> PROBLEM STATEMENT:
Collect each line of the entries that holds the string "from".

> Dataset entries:
☆ ☆ ☆ ☆

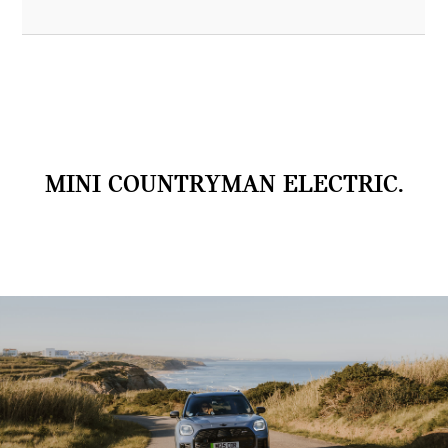
MINI COUNTRYMAN ELECTRIC.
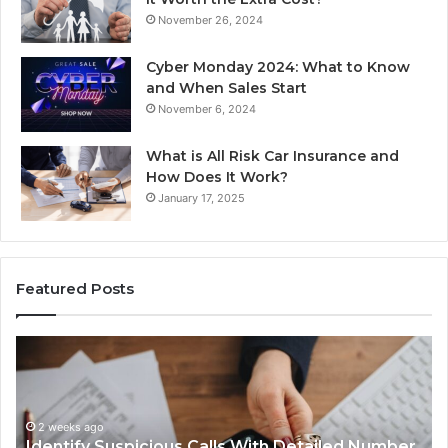
November 26, 2024
Cyber Monday 2024: What to Know
and When Sales Start
November 6, 2024
What is All Risk Car Insurance and
How Does It Work?
January 17, 2025
Featured Posts
Identify
U
Suspicious
Co
Calls
Se
With
Da
2 weeks ago
Detailed
an
Identify Suspicious Calls With Detailed Number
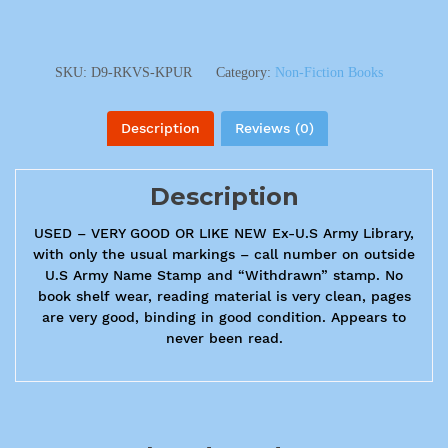
SKU:
D9-RKVS-KPUR
Category:
Non-Fiction Books
Description
Reviews (0)
Description
USED – VERY GOOD OR LIKE NEW Ex-U.S Army Library,
with only the usual markings – call number on outside
U.S Army Name Stamp and “Withdrawn” stamp. No
book shelf wear, reading material is very clean, pages
are very good, binding in good condition. Appears to
never been read.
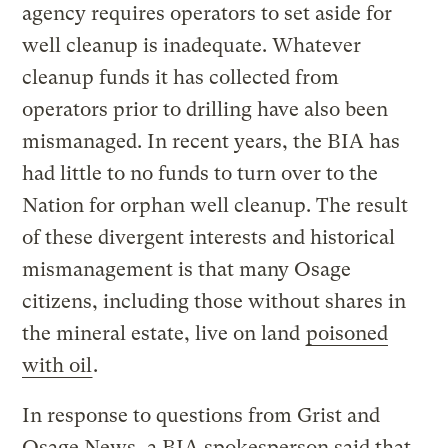
agency requires operators to set aside for
well cleanup is inadequate. Whatever
cleanup funds it has collected from
operators prior to drilling have also been
mismanaged. In recent years, the BIA has
had little to no funds to turn over to the
Nation for orphan well cleanup. The result
of these divergent interests and historical
mismanagement is that many Osage
citizens, including those without shares in
the mineral estate, live on land
poisoned
with oil
.
In response to questions from Grist and
Osage News, a BIA spokesperson said that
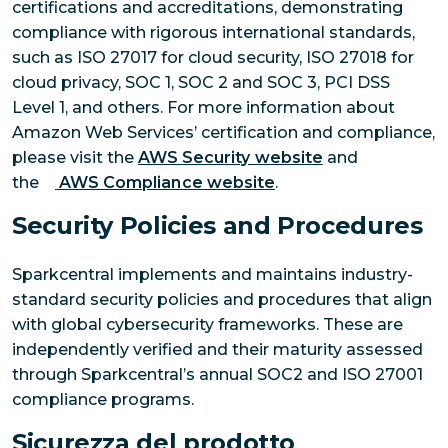
certifications and accreditations, demonstrating
compliance with rigorous international standards,
such as ISO 27017 for cloud security, ISO 27018 for
cloud privacy, SOC 1, SOC 2 and SOC 3, PCI DSS
Level 1, and others. For more information about
Amazon Web Services’ certification and compliance,
please visit the
AWS Security website
and
the
AWS Compliance website
.
Security Policies and Procedures
Sparkcentral implements and maintains industry-
standard security policies and procedures that align
with global cybersecurity frameworks. These are
independently verified and their maturity assessed
through Sparkcentral’s annual SOC2 and ISO 27001
compliance programs.
Sicurezza del prodotto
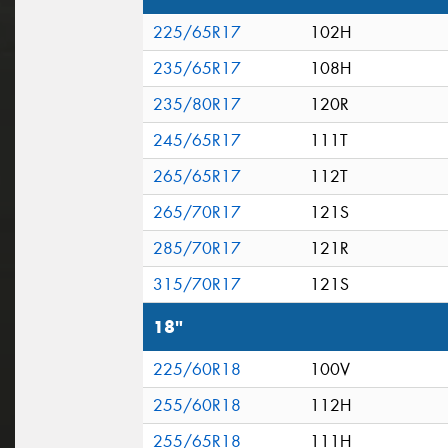
225/65R17
102H
235/65R17
108H
235/80R17
120R
245/65R17
111T
265/65R17
112T
265/70R17
121S
285/70R17
121R
315/70R17
121S
18"
225/60R18
100V
255/60R18
112H
255/65R18
111H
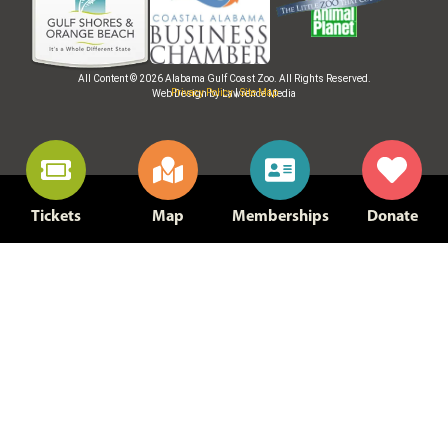
All Content © 2026 Alabama Gulf Coast Zoo. All Rights Reserved.
Privacy Policy
|
Site Map
Web Design by Lawrence Media
Tickets
Map
Memberships
Donate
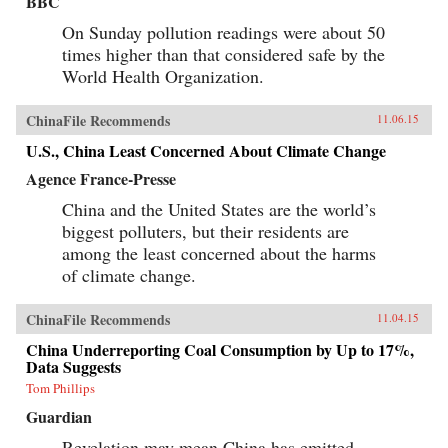
BBC
On Sunday pollution readings were about 50
times higher than that considered safe by the
World Health Organization.
ChinaFile Recommends
11.06.15
U.S., China Least Concerned About Climate Change
Agence France-Presse
China and the United States are the world’s
biggest polluters, but their residents are
among the least concerned about the harms
of climate change.
ChinaFile Recommends
11.04.15
China Underreporting Coal Consumption by Up to 17%,
Data Suggests
Tom Phillips
Guardian
Revelation may mean China has emitted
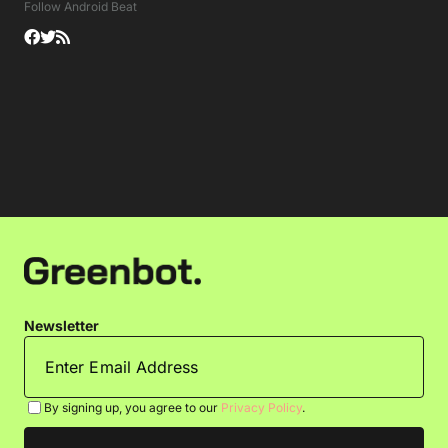
Follow Android Beat
Newsletter
By signing up, you agree to our
Privacy Policy
.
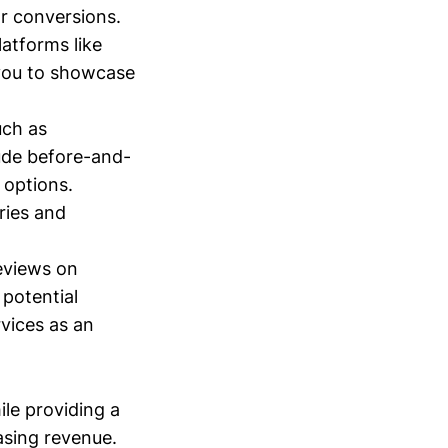
r conversions.
atforms like
 you to showcase
uch as
lude before-and-
 options.
ries and
eviews on
 potential
rvices as an
le providing a
asing revenue.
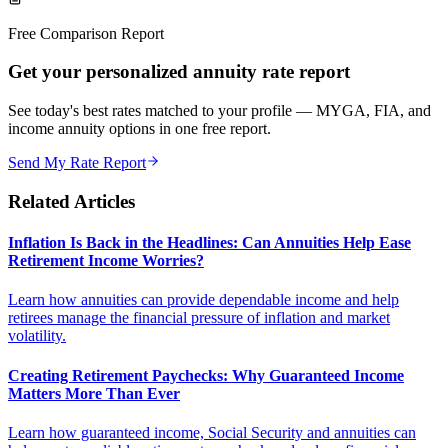
Free Comparison Report
Get your personalized annuity rate report
See today's best rates matched to your profile — MYGA, FIA, and
income annuity options in one free report.
Send My Rate Report
Related Articles
Inflation Is Back in the Headlines: Can Annuities Help Ease
Retirement Income Worries?
Learn how annuities can provide dependable income and help
retirees manage the financial pressure of inflation and market
volatility.
Creating Retirement Paychecks: Why Guaranteed Income
Matters More Than Ever
Learn how guaranteed income, Social Security and annuities can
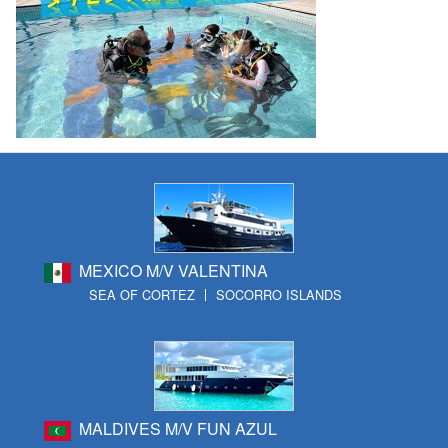
MEXICO M/V VALENTINA
SEA OF CORTEZ
SOCORRO ISLANDS
MALDIVES M/V FUN AZUL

☆ ☆ ☆ ☆

> OUTPUT BELOW:
cleanup funds it has collected from
In response to questions from Grist and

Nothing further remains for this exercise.